Australians must curb debt dependence to protect our economic future

The global norm of relying on credit-based payments may have dire implications, and Australia is no exception. Perceived as an extra source of money rather than a financial obligation, cheap and accessible credit has bloated our ability to consume now rather than later. While it offers convenient flexibility for consumers, ranging from small everyday purchases to the substantial mortgage loan, the repercussions of household over-indebtedness are grave.

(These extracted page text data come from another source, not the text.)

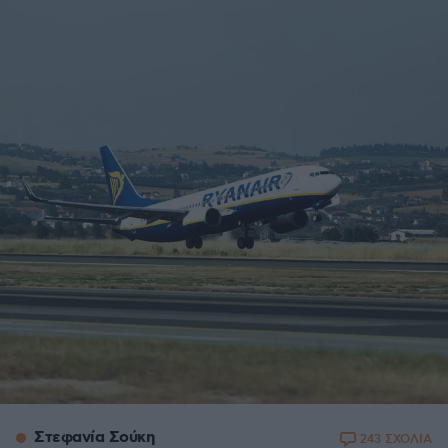
Στεφανία Σούκη
243 ΣΧΟΛΙΑ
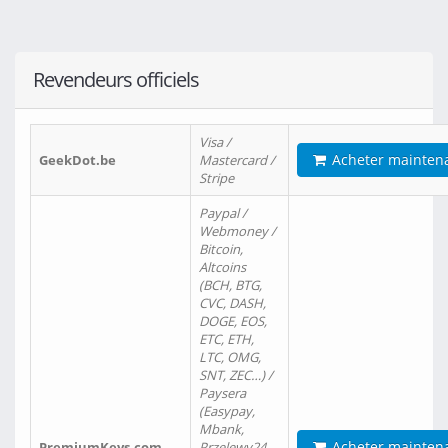
Revendeurs officiels
Visa /
Acheter mainten
GeekDot.be
Mastercard /
Stripe
Paypal /
Webmoney /
Bitcoin,
Altcoins
(BCH, BTG,
CVC, DASH,
DOGE, EOS,
ETC, ETH,
LTC, OMG,
SNT, ZEC…) /
Paysera
(Easypay,
Mbank,
Acheter mainten
PremiumKeys.com
Przelewy24,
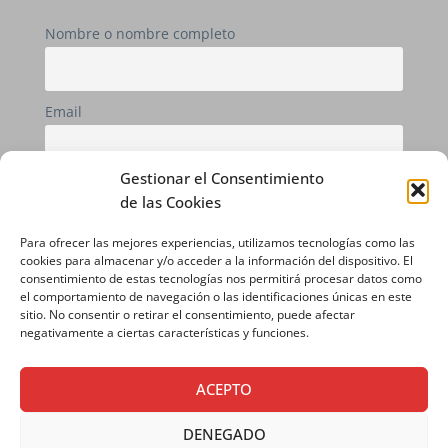
Nombre o nombre completo
Email
Gestionar el Consentimiento
Si continúas, aceptas la política de privacidad
de las Cookies
Para ofrecer las mejores experiencias, utilizamos tecnologías como las
cookies para almacenar y/o acceder a la información del dispositivo. El
consentimiento de estas tecnologías nos permitirá procesar datos como
el comportamiento de navegación o las identificaciones únicas en este
sitio. No consentir o retirar el consentimiento, puede afectar
negativamente a ciertas características y funciones.
ACEPTO
AVISO LEGAL
|
POLÍTICA DE PRIVACIDAD
|
DENEGADO
POLÍTICA DE COOKIES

Although government debt is relatively healthy at 40% of our GDP, Australian household debt levels are 122%, second only to Switzerland.[1] The prolonged period of a low cash rate implemented by the RBA essentially allows for cheaper borrowing (recently further lowered from 1.50% to 1.25% and 1.00% in June and July respectively).[2] The RBA’s intention is to incentivise increased consumption and investment spending to maintain Australia’srelatively healthy economic growth. However, there is a concomitant consequence of cheaper borrowing rates: fertile grounds for consumers to exploit low-cost credit, and instantly but temporarily gratify our insatiable demand for goods and services. This very consequence has led to our high debt-to-income ratio of nearly 200%.[3]

Household debt, loans and debt securities (% of GDP).
Source: IMF DataMapper – Global Debt Database.

One of the economic implications of excessive debt includes weaker economic growth in the future. In order to repay our current debts amidst very low wage growth and subdued inflation,[4] we will inevitably forego future consumption and increase savings. The collapse of the housing bubble will undoubtedly exacerbate this issue. This is due to the wealth effect, which posits that changes in spending are often a consequence of changes in wealth – real or perceived. In this instance, lower consumer confidence due to falling house prices will further stifle consumption spending, thus negatively impacting future economic growth.[5]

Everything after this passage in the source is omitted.